I don't know about other writers, but I always need something to jump-start my thoughts.
This jump-start came in an e-mail from a well respected newcomer to High Point: "I just finished reading your article about the core city. It provides perspective for those of us who did not grow up here in High Point. I suppose the same could be said about many cities in America. Thanks for being that voice of the unheard."
Every day, people who drive through the core city condemn and blame folk in the core city for the blight and despair they see. But they don't have the whole, correct history of the core city.
Based on my reading through 1953, I am convinced that most people outside the core city pretended it didn't exist.

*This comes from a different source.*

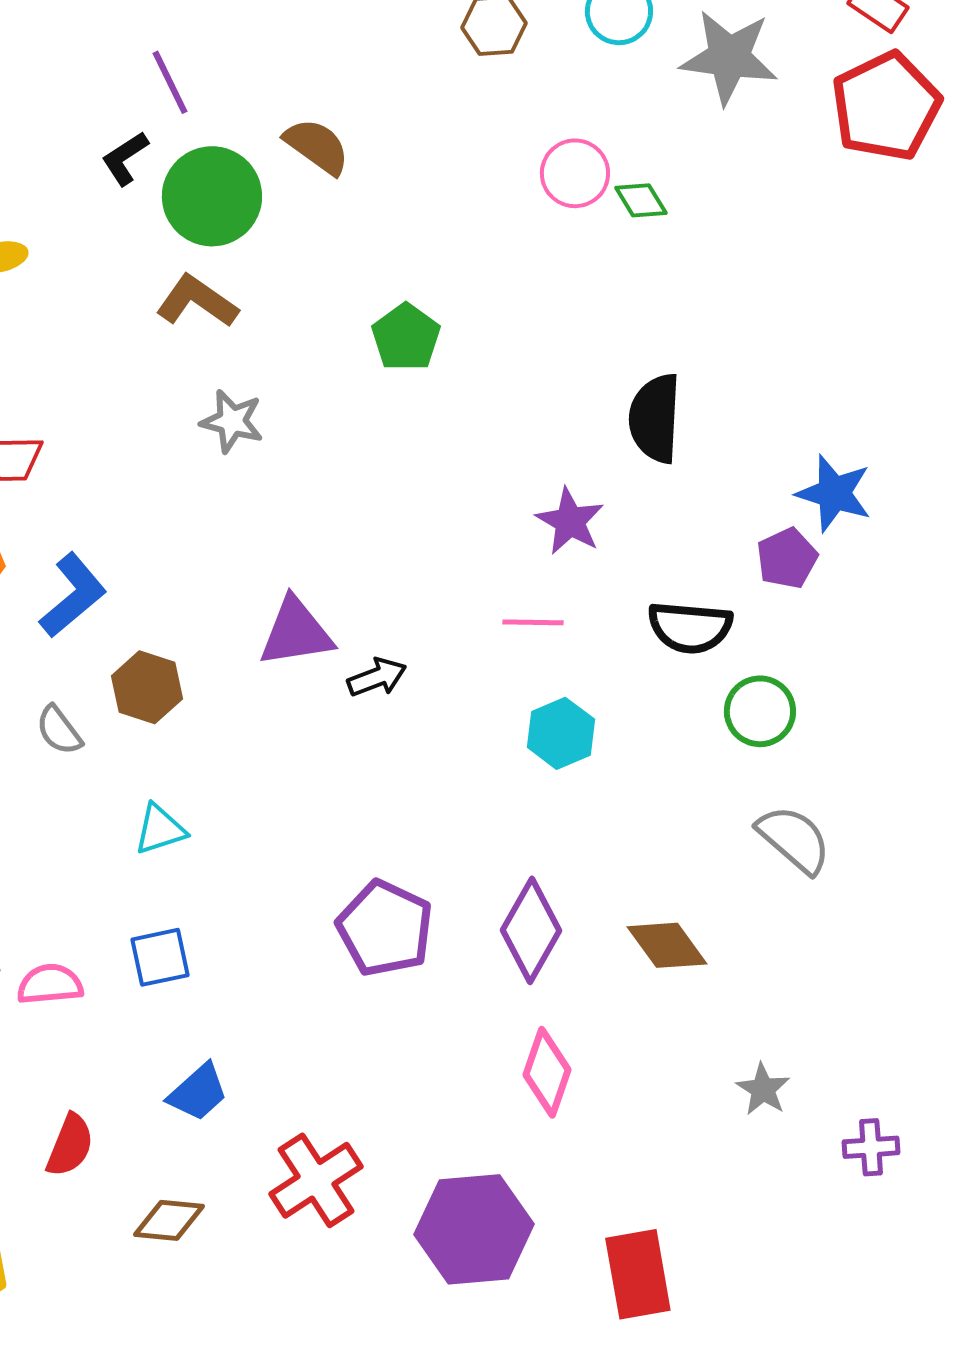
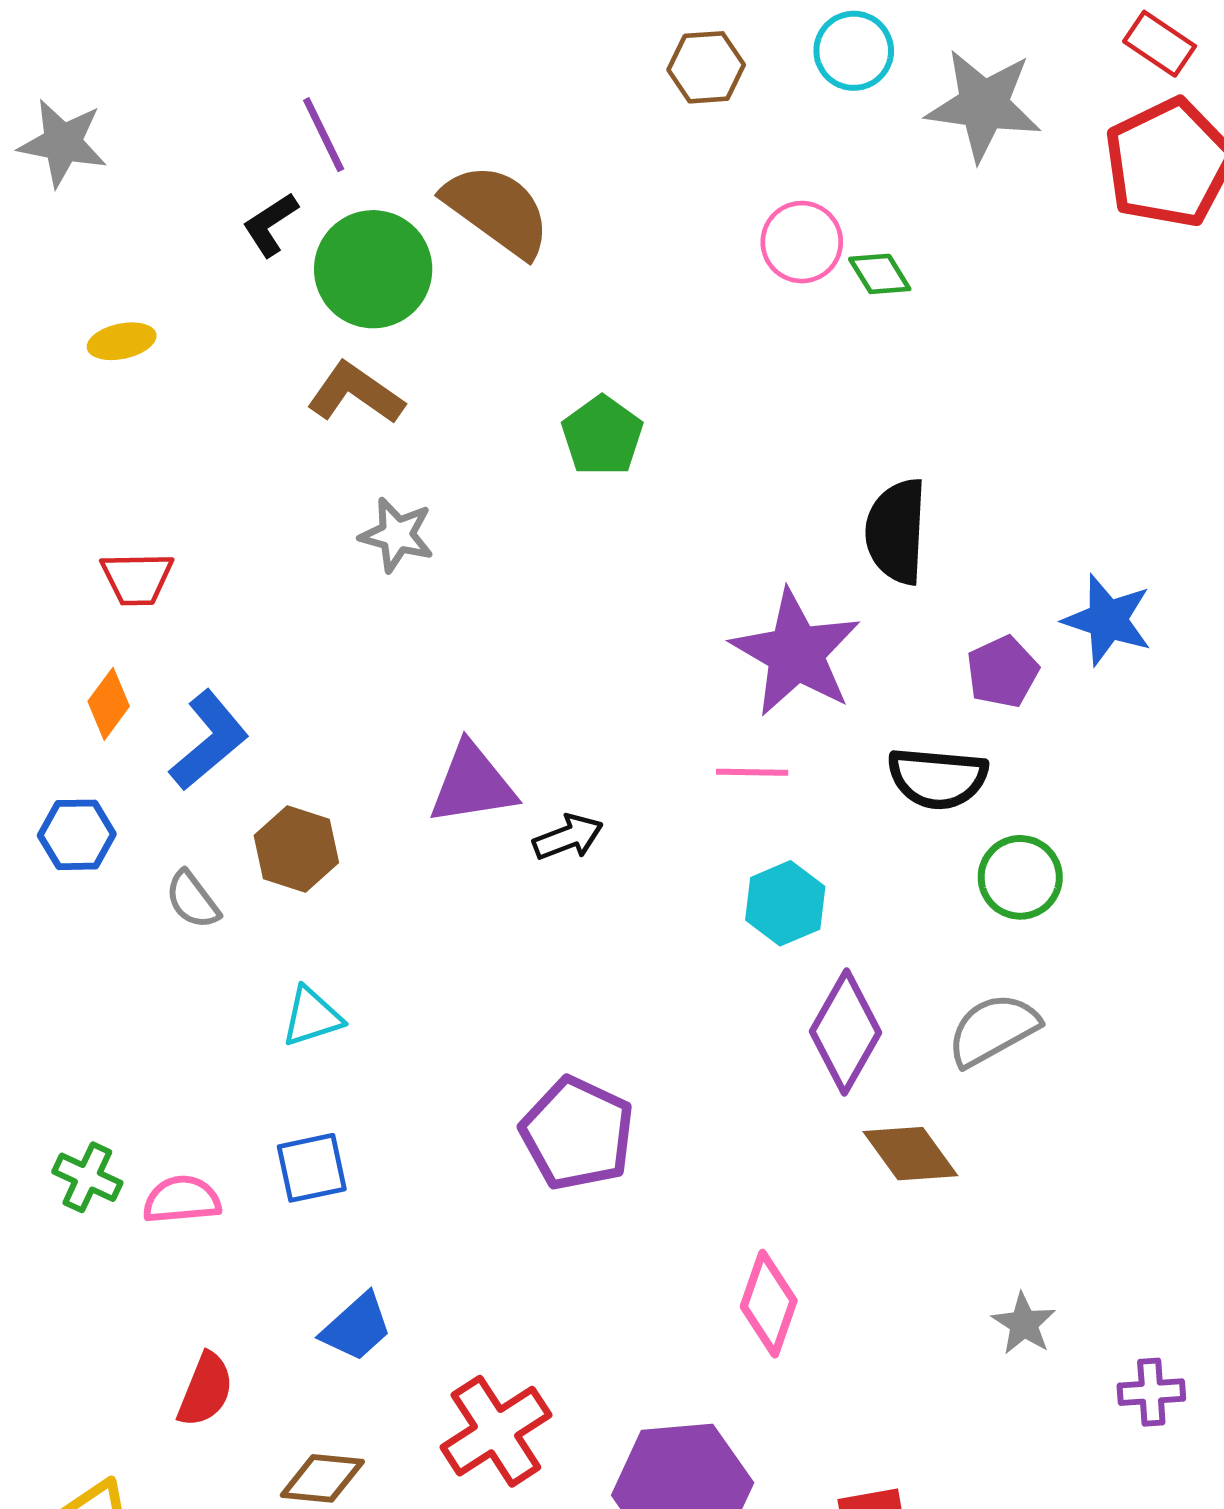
brown semicircle: (317, 146) -> (497, 210), size x1.4
purple star: (570, 521) -> (796, 653), size x1.6
purple pentagon: (787, 558) -> (1003, 672), moved
gray semicircle: (794, 839) -> (993, 1030), moved, turned -70
purple diamond: (531, 930) -> (845, 1032), moved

This created problems that were compounded and never solved.
I will share some things I found in the local newspaper that should open your eyes.
April 1953: "A study in adult delinquency and the conditions that bring it about, can be seen just five short blocks from High Point's Main Street -- at 530 E. High Street." Negro Police Officers Leake and Steele said the people living there had lost initiative to do the right thing and any hope of finding something better.
Listen to a description of this 30-room building with six bathrooms, "The rooms are arranged along six halls, three upstairs, and three downstairs &ellipses; 10 rooms to a section. The inside of the building is in terrible condition. The walls are grimy. Stairways are torn down. There are holes everywhere, through which rats keep up a continual scurrying traffic."
The 530 building was referred to as the end of a downward road for many Negro citizens.
Leake and Steele talked to a woman who told them about the three-room flat where she lived. The 10-member family -- man, wife and eight children -- had to share a bathroom with the occupants of three other rooms on that floor.
On that same page of the paper, the headline "Problem of Water Service Extensions Last Big Issue Facing Present Council" jumps out and smacks me in the face. Black citizens were being forced to live in slumlike conditions, and our city fathers were worried about water, which was in abundance.
The conditions at 530 E. High didn't happen overnight, so I can only assume our city government fostered such treatment of its black citizens or just pretended that it didn't exist.
Both the beginning and ending of 530 E. High Street are tragic and good examples of conditions that breed delinquency.
I ran across another report in our local paper -- seven months after the first -- referring to High Point's slum belt. It may make you sick to your stomach.
November 1953: "Houses Without Electricity, Water, Found Within Six Blocks of City Hall" by reporter Forrest Cates.
"Within six blocks of the center of High Point, there are hundreds of people who still light their homes with kerosene lamps and share outside privies with as many as 50 neighbors," Cates wrote. "Across town from swank residential developments, High Point citizens are still bathing in wash tubs and hauling water to their homes from water taps outside because they have no indoor facilities."
Cates describes the homes as shanties built years ago for rent to Negroes and neglected by owners, satisfied to collect modest rents with "no upkeep outlay." This sums up what I've been preaching about the number of rental units versus private homes in the core city. Those landlords committed despicable acts and must have had no moral barometer.
No street address was given to identify the exact location of this slum area, but the author speaks of an interview with an elderly woman who lived in a house in the area with five family members. Her house is described as a ramshackle shack with three rooms, if you count the 4 by 4 cubicle called a kitchen. She had walls of splintered weatherboard with light showing through missing chunks; tacked up newspaper and wallpaper scraps to keep the wind and rain from blowing through the house; broken window panes replaced with cardboard; no sink or faucet in the kitchen; and stinking, stagnant water under the house.
Family members bathed in wash tubs and cooking pans, slept and ate in two rooms and hauled their water from an outside faucet shared with 50 other people.
Their toilet was an 8 by 8 foot hut 100 feet from the house in the middle of a garbage field.
As I typed this description, I found myself getting teary eyed. How could anyone treat another human being this way in what is supposed to be a Christian nation?
The city building inspector used the acute shortage of Negro housing and the number of families that would be put on the street if homes were condemned as an excuse.
"At least, as it is, they have a roof over their heads," he said. And "It has to be pretty bad before I can get by with condemning it."
How much worse can a house get? Did anyone ever consider erecting decent rental units or providing mortgage money for the construction of private homes in the Negro community as a possible solution?
Excuses like the inspector's, who was representing our city government, let us know racism trumped human decency in 1953.
The inspector could have forced owners to supply indoor water and sewer, but seldom was this done in the case of old construction, Cates wrote.
Where were the voices of reason and compassion when those with a different color skin were being treated like this?
William James wrote, "Human beings, by changing the inner attitudes of their minds, can change the outer aspects of their lives."
If my columns on the early core city have opened your eyes as to the outside forces that pulled it down, use your change in attitude to help make it a better place to live today. That way we all benefit.